Quand la nuit fut venue, les faux marchands firent apporter, par les gardiens du château, des mets recherchés et des vins en abondance ; tout naturellement ils les invitèrent à partager leur repas, et ils eurent soin de les faire boire copieusement. Lorsqu’il les eurent enivrés, ils les garrottèrent, s’emparèrent de leurs armes, forcèrent ensuite la prison de Siconolfe, délivrèrent le jeune prince et le conduisirent à Salerne, où ils le proclamèrent duc des Lombards. L’état de Bénévent fut dès-lors divisé entre deux compétiteurs qui se combattirent avec acharnement. Cette guerre, qui dura dix ans et fut suivie d’un partage, amena, sinon la ruine, du moins l’affaiblissement de ces voisins dangereux ; ce fut l’une des principales causes de la prospérité d’Amalfi, qui n’eut plus à redouter leurs entreprises, et qui profita même de leurs divisions pour s’agrandir.

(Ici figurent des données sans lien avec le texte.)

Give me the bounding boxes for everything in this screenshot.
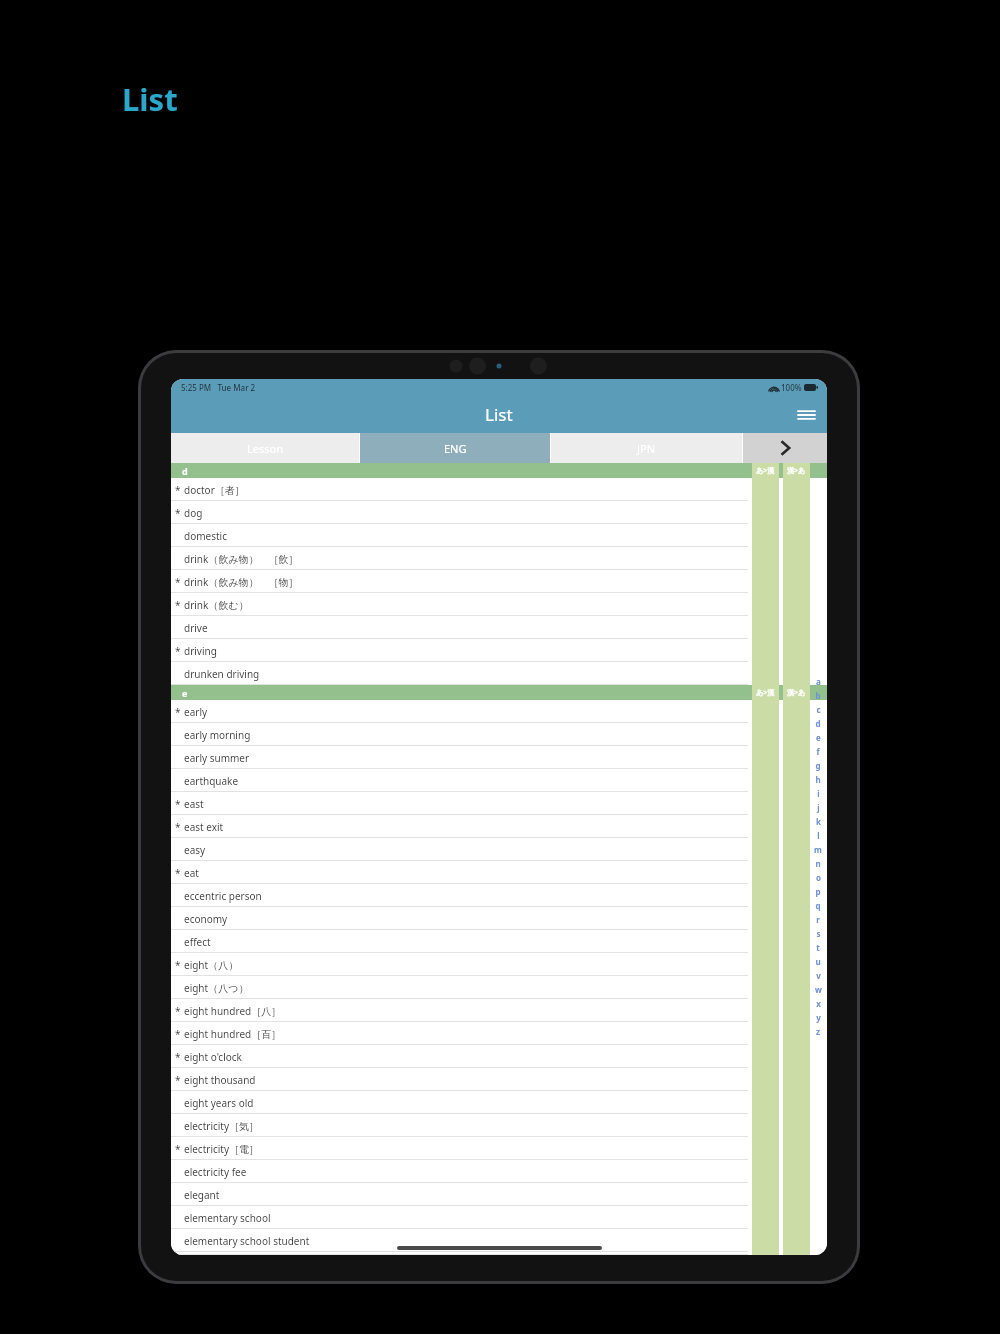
- button[interactable]: eight years old: [171, 1091, 827, 1114]
- staticText: eight thousand: [184, 1073, 256, 1087]
- staticText: Lesson: [247, 441, 283, 456]
- staticText: k: [816, 816, 821, 827]
- staticText: v: [816, 970, 821, 981]
- staticText: h: [815, 774, 821, 785]
- button[interactable]: ENG: [360, 433, 550, 463]
- button[interactable]: *: [171, 570, 827, 593]
- button[interactable]: *: [171, 1045, 827, 1068]
- button[interactable]: easy: [171, 838, 827, 861]
- button[interactable]: elementary school student: [171, 1229, 827, 1252]
- button[interactable]: eccentric person: [171, 884, 827, 907]
- button[interactable]: domestic: [171, 524, 827, 547]
- staticText: List: [485, 403, 513, 426]
- staticText: u: [815, 956, 821, 967]
- button[interactable]: *: [171, 478, 827, 501]
- button[interactable]: drink（飲み物） ［飲］: [171, 547, 827, 570]
- staticText: drink（飲む）: [184, 598, 249, 612]
- staticText: elementary school: [184, 1211, 271, 1225]
- staticText: *: [175, 797, 181, 811]
- staticText: s: [816, 928, 821, 939]
- staticText: q: [815, 900, 821, 911]
- button[interactable]: 漢>あ: [783, 685, 810, 700]
- staticText: *: [175, 705, 181, 719]
- button[interactable]: *: [171, 1137, 827, 1160]
- staticText: t: [816, 942, 820, 953]
- button[interactable]: earthquake: [171, 769, 827, 792]
- staticText: electricity fee: [184, 1165, 247, 1179]
- staticText: b: [815, 690, 821, 701]
- button[interactable]: economy: [171, 907, 827, 930]
- staticText: economy: [184, 912, 228, 926]
- staticText: drunken driving: [184, 667, 260, 681]
- button[interactable]: drunken driving: [171, 662, 827, 685]
- button[interactable]: early summer: [171, 746, 827, 769]
- button[interactable]: *: [171, 792, 827, 815]
- button[interactable]: *: [171, 1022, 827, 1045]
- button[interactable]: embassy［大］: [171, 1252, 827, 1255]
- button[interactable]: eight（八つ）: [171, 976, 827, 999]
- staticText: drive: [184, 621, 208, 635]
- button[interactable]: elementary school: [171, 1206, 827, 1229]
- button[interactable]: electricity fee: [171, 1160, 827, 1183]
- button[interactable]: Alphabet index: [809, 674, 827, 1038]
- button[interactable]: *: [171, 999, 827, 1022]
- staticText: electricity［気］: [184, 1119, 260, 1133]
- button[interactable]: *: [171, 953, 827, 976]
- staticText: eight o'clock: [184, 1050, 242, 1064]
- staticText: *: [175, 1027, 181, 1041]
- staticText: *: [175, 483, 181, 497]
- staticText: early summer: [184, 751, 250, 765]
- staticText: driving: [184, 644, 217, 658]
- staticText: c: [816, 704, 821, 715]
- staticText: eccentric person: [184, 889, 262, 903]
- button[interactable]: *: [171, 1068, 827, 1091]
- staticText: easy: [184, 843, 206, 857]
- staticText: 5:25 PM Tue Mar 2: [181, 382, 256, 393]
- button[interactable]: *: [171, 639, 827, 662]
- button[interactable]: Next: [743, 433, 827, 463]
- staticText: r: [816, 914, 820, 925]
- staticText: i: [817, 788, 820, 799]
- staticText: effect: [184, 935, 211, 949]
- staticText: j: [817, 802, 820, 813]
- staticText: east exit: [184, 820, 224, 834]
- button[interactable]: effect: [171, 930, 827, 953]
- button[interactable]: early morning: [171, 723, 827, 746]
- button[interactable]: 漢>あ: [783, 463, 810, 478]
- button[interactable]: *: [171, 815, 827, 838]
- button[interactable]: drive: [171, 616, 827, 639]
- staticText: e: [182, 687, 188, 699]
- staticText: *: [175, 820, 181, 834]
- staticText: 漢>あ: [787, 688, 806, 698]
- button[interactable]: *: [171, 593, 827, 616]
- staticText: あ>漢: [756, 688, 775, 698]
- staticText: g: [815, 760, 821, 771]
- staticText: domestic: [184, 529, 227, 543]
- staticText: *: [175, 644, 181, 658]
- staticText: eight hundred［百］: [184, 1027, 282, 1041]
- staticText: drink（飲み物） ［飲］: [184, 552, 299, 566]
- staticText: doctor［者］: [184, 483, 245, 497]
- button[interactable]: *: [171, 861, 827, 884]
- button[interactable]: *: [171, 501, 827, 524]
- staticText: drink（飲み物） ［物］: [184, 575, 299, 589]
- staticText: o: [816, 872, 821, 883]
- staticText: early morning: [184, 728, 251, 742]
- staticText: *: [175, 506, 181, 520]
- staticText: JPN: [637, 441, 656, 456]
- button[interactable]: *: [171, 700, 827, 723]
- staticText: eight hundred［八］: [184, 1004, 282, 1018]
- staticText: f: [816, 746, 820, 757]
- button[interactable]: electricity［気］: [171, 1114, 827, 1137]
- button[interactable]: Menu: [793, 402, 819, 428]
- button[interactable]: あ>漢: [752, 685, 779, 700]
- staticText: eight（八つ）: [184, 981, 249, 995]
- staticText: d: [182, 465, 188, 477]
- button[interactable]: elegant: [171, 1183, 827, 1206]
- button[interactable]: あ>漢: [752, 463, 779, 478]
- staticText: List: [122, 78, 178, 120]
- staticText: m: [814, 844, 822, 855]
- staticText: *: [175, 575, 181, 589]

Le changement qu’au retour de la captivité de Salerne les citoyens d’Amalfi introduisirent dans leur constitution contribua singulièrement aussi à la grandeur de leur république. Le maître des soldats de Naples ne les avait pas secourus dans leur malheur ; ils déclinèrent son patronage et se déclarèrent indépendans d’un pouvoir qui ne savait pas les protéger. La forme de gouvernement qu’ils adoptèrent fut calquée sur l’ancienne constitution de la république romaine ; ils élurent d’abord un préfet ou dictateur provisoire. Ce dictateur fut remplacé par deux consuls, ou comtes nommés annuellement par tous les citoyens. Le gouvernement consulaire dura cinquante-sept ans, de 840 à 897. Les deux premiers consuls furent Lupo et Giaquinto.

IV. — GUERRE CONTRE LES SARRAZINS. — LES DOGES SUBSTITUÉS AUX CONSULS.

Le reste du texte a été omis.